Aku fikir dengan semua penjelasan yang telah kudapatkan dari Lala sudahlah lebih dari cukup untukku bersiap. Aku sudah menyiapkan sebuah cincin indah yang nantinya akan ku jadikan sebagai mahar, jangan sampai aku menunda waktu untuk seseorang yang ingin kumiliki.

Aku memang belum mengatakan perihal apapun kepada kedua orangtuaku, tentang rencanaku untuk meminang Lala. Mungkin malam ini adalah waktu yang tepat pikirku. Langsung saja ku datangi ayahku yang sedang membaca di ruang tamu di temani ibu yang sedang memilah beberapa helai pakaian untuk esok di jual.

"Pak, aku mau bicara." Tukasku sembari duduk di atas kursi yang ada  dihadapan bapakku karena ibuku melakukan pekerjaannya di atas lantai.

"Ada apa nak? Sepertinya kau sedang bimbang?" Jawab bapakku dengan kembali menanyakan perihal keadaanku.

"Jadi begini, bapak, ibu. Aku pikir aku sudah dewasa, jadi sudah waktunya bagiku untuk merajut hubungan rumah tangga." Ucapku dengan perlahan agar bapak dan ibuku lebih bisa memahami apa yang nantinya ingin kami bincangkan.

"Wah, kenapa tiba-tiba sekali kau ingin menikah? Bukannya dulu kamu bilang akan menikah setelah kuliah? Sedangkan sekarang kan kamu belum lulus nak?" Raut muka bapakku sudah terlihat mulai serius sekarang, ia mungkin sudah menyiapkan bahasan berat yang nantinya akan kami bincangkan. Ibu yang tadinya masih sibuk dengan pekerjaannya ikut angkat bicara "Iya nak, bukannya kamu yang dulu bilang kalau kau ingin berkelana untuk beberapa waktu sebelum nantinya akan menikah?" Timpal ibu.
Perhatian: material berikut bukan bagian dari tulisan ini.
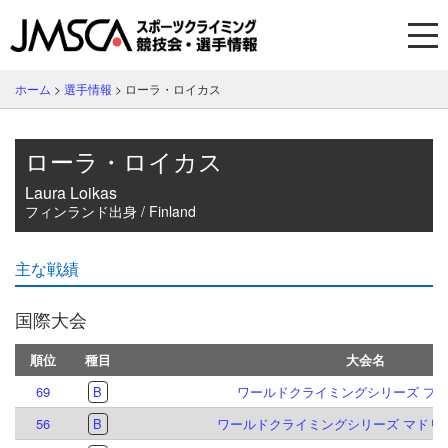
ホーム
>
選手情報
>
ローラ・ロイカス
ローラ・ロイカス
Laura Loikas
フィンランド出身 / Finland
主な戦績
国際大会
順位
種目
大会名
69
B
ワールドクライミングシリーズ プラハ
56
B
ワールドクライミングシリーズ マドリード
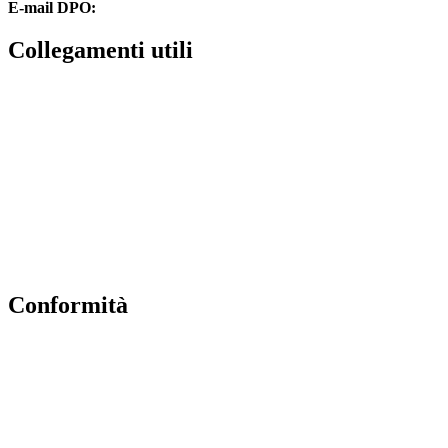
E-mail DPO:
guido.palladino.dpo@gmail.com
collegamenti utili
Contatti
MIUR
Accesso Civico
Amministrazione Trasparente
Albo Online
Scuola in Chiaro
conformità
Privacy Policy
Dichiarazione di accessibilità
Note legali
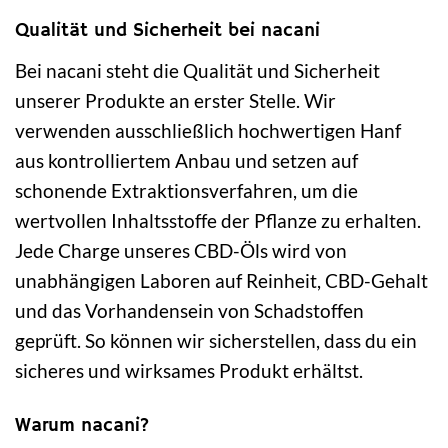
Qualität und Sicherheit bei nacani
Bei nacani steht die Qualität und Sicherheit
unserer Produkte an erster Stelle. Wir
verwenden ausschließlich hochwertigen Hanf
aus kontrolliertem Anbau und setzen auf
schonende Extraktionsverfahren, um die
wertvollen Inhaltsstoffe der Pflanze zu erhalten.
Jede Charge unseres CBD-Öls wird von
unabhängigen Laboren auf Reinheit, CBD-Gehalt
und das Vorhandensein von Schadstoffen
geprüft. So können wir sicherstellen, dass du ein
sicheres und wirksames Produkt erhältst.
Warum nacani?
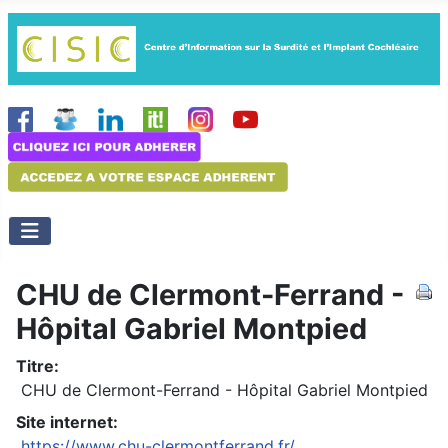
CHU de Clermont-Ferrand -
Hôpital Gabriel Montpied
Titre:
CHU de Clermont-Ferrand - Hôpital Gabriel Montpied
Site internet:
https://www.chu-clermontferrand.fr/...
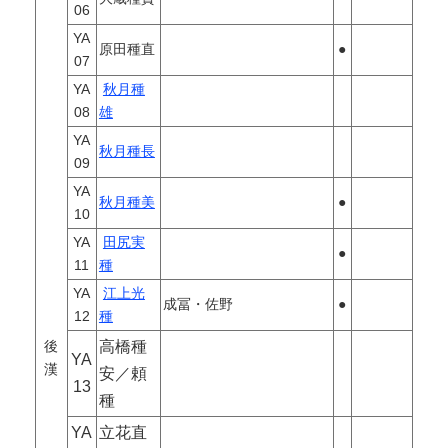
06
YA
原田種直
●
07
YA
秋月種
08
雄
YA
秋月種長
09
YA
秋月種美
●
10
YA
田尻実
●
11
種
YA
江上光
成冨・佐野
●
12
種
後
高橋種
YA
漢
安／頼
13
種
YA
立花直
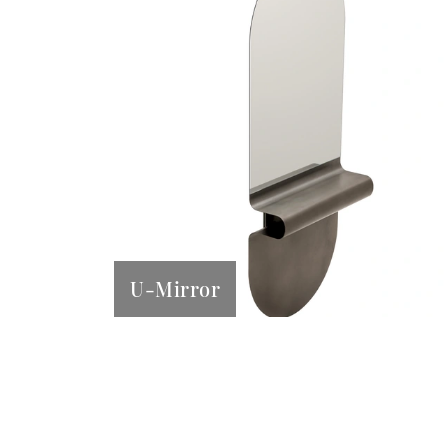
U-Mirror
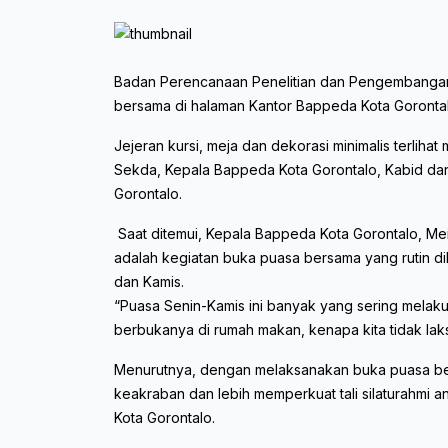
Badan Perencanaan Penelitian dan Pengembanga
bersama di halaman Kantor Bappeda Kota Gorontalo
Jejeran kursi, meja dan dekorasi minimalis terlih
Sekda, Kepala Bappeda Kota Gorontalo, Kabid da
Gorontalo.
Saat ditemui, Kepala Bappeda Kota Gorontalo, Mei
adalah kegiatan buka puasa bersama yang rutin di
dan Kamis.
“Puasa Senin-Kamis ini banyak yang sering melaku
berbukanya di rumah makan, kenapa kita tidak laks
Menurutnya, dengan melaksanakan buka puasa bers
keakraban dan lebih memperkuat tali silaturahmi 
Kota Gorontalo.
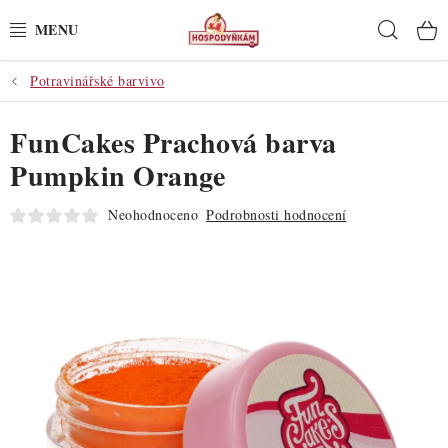
Přejít
Hleda
na
obsah
Potravinářské barvivo
POTŘEBY
FunCakes Prachová barva
POMŮCKY
Pumpkin Orange
SUROVINY
Neohodnoceno
Podrobnosti hodnocení
DEKORACE
PRO OSLAVY
DO KUCHYNĚ
POCHUTINY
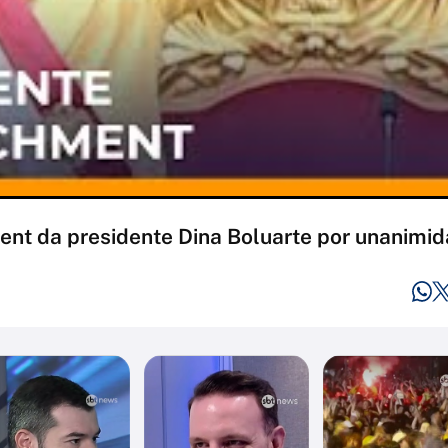
t da presidente Dina Boluarte por unanimid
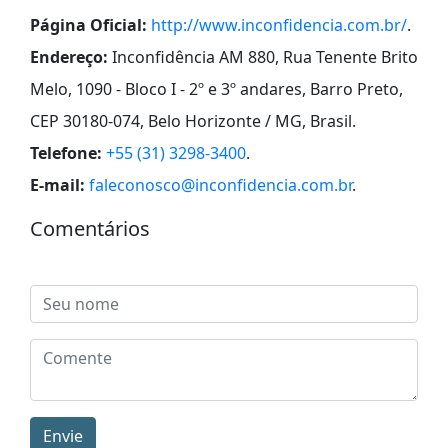
Página Oficial:
http://www.inconfidencia.com.br/
.
Endereço:
Inconfidência AM 880, Rua Tenente Brito
Melo, 1090 - Bloco I - 2º e 3º andares, Barro Preto,
CEP 30180-074, Belo Horizonte / MG, Brasil
.
Telefone:
+55 (31) 3298-3400
.
E-mail:
faleconosco@inconfidencia.com.br
.
Comentários
Envie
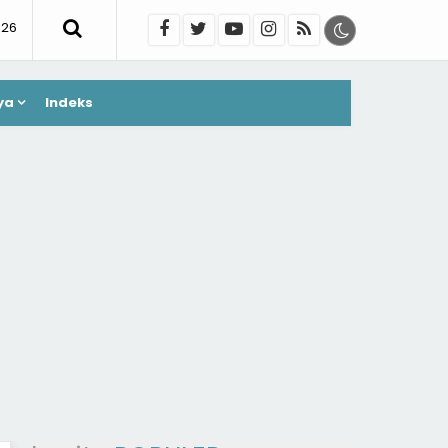
026
ya
Indeks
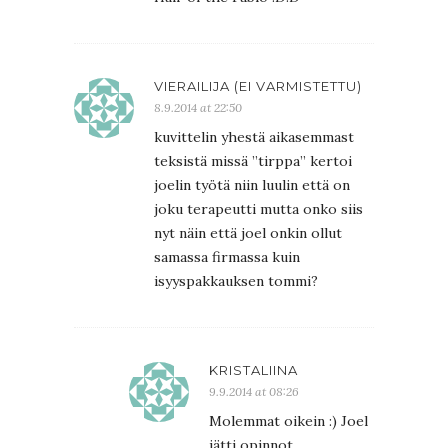
VIERAILIJA (EI VARMISTETTU)
8.9.2014 at 22:50
kuvittelin yhestä aikasemmast
teksistä missä ”tirppa” kertoi
joelin työtä niin luulin että on
joku terapeutti mutta onko siis
nyt näin että joel onkin ollut
samassa firmassa kuin
isyyspakkauksen tommi?
KRISTALIINA
9.9.2014 at 08:26
Molemmat oikein :) Joel
jätti opinnot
"Seiring berjalannya waktu, aku ternyata merubah semua rencanaku itu pak, Bu. Kemaren ketika aku mengikuti banyak kajian, banyak ustadz yang menyampaikan bahwa menikah bukanlah penghalang bagi kita untuk menikah. Toh juga, bukankah bila bepergian dengan yang sudah halal itu lebih berkah?" Aku mulai mengutarakan maksudku masih dengan nada perlahan sambil seolah mengajak diskusi.

"Iya nak, bapak tahu. Tapi pernikahan itu bukanlah semudah rumus matematika yang satu di tambah satu menjadi dua. Ini urusan hati dan masa depan." Jawab bapak berusaha mementahkan arugumentasiku, dan diteruskan oleh ibuku "iya nak, perlu persiapan yang tidak sebentar. Dan apakah kamu sudah siap dengan segala resiko yang akan kamu hadapi nantinya?"

"Iya pak, aku sudah banyak belajar tentang kehidupan setelah pernikahan, tapi dengan niat ingin mencari berkah, insya Allah semua itu akan di permudah oleh Allah. Dan Bu, aku sudah siap dengan semua resiko yang akan kuhadapi nantinya." Aku mulai memberanikan diri untuk memberikan pengertian tentang pernikahan yang ingin aku lakukan nanti.

"Pak, Bu. Menikah itu adalah ibadah, ia juga adalah separuh iman. Bahkan ada seorang ulama yang ia sangat takut bila ia tidak menikah dalam hidupnya karena fitnah syahwat itu memanglah sangat berat. Apalagi bagiku yang seorang mahasiswa di sebuah universitas yang berada di kota besar. Aku pikir dengan segala pekerjaan dan tabungan yang telah kumiliki sudahlah cukup untuk membangun sebuah rumah tangga, untuk urusan skripsi insyaallah akan berjalan sesuai dengan situasi dan kondisi. Tapi aku tetap akan berusaha untuk wisuda tahun ini." Jelasku panjang lebar.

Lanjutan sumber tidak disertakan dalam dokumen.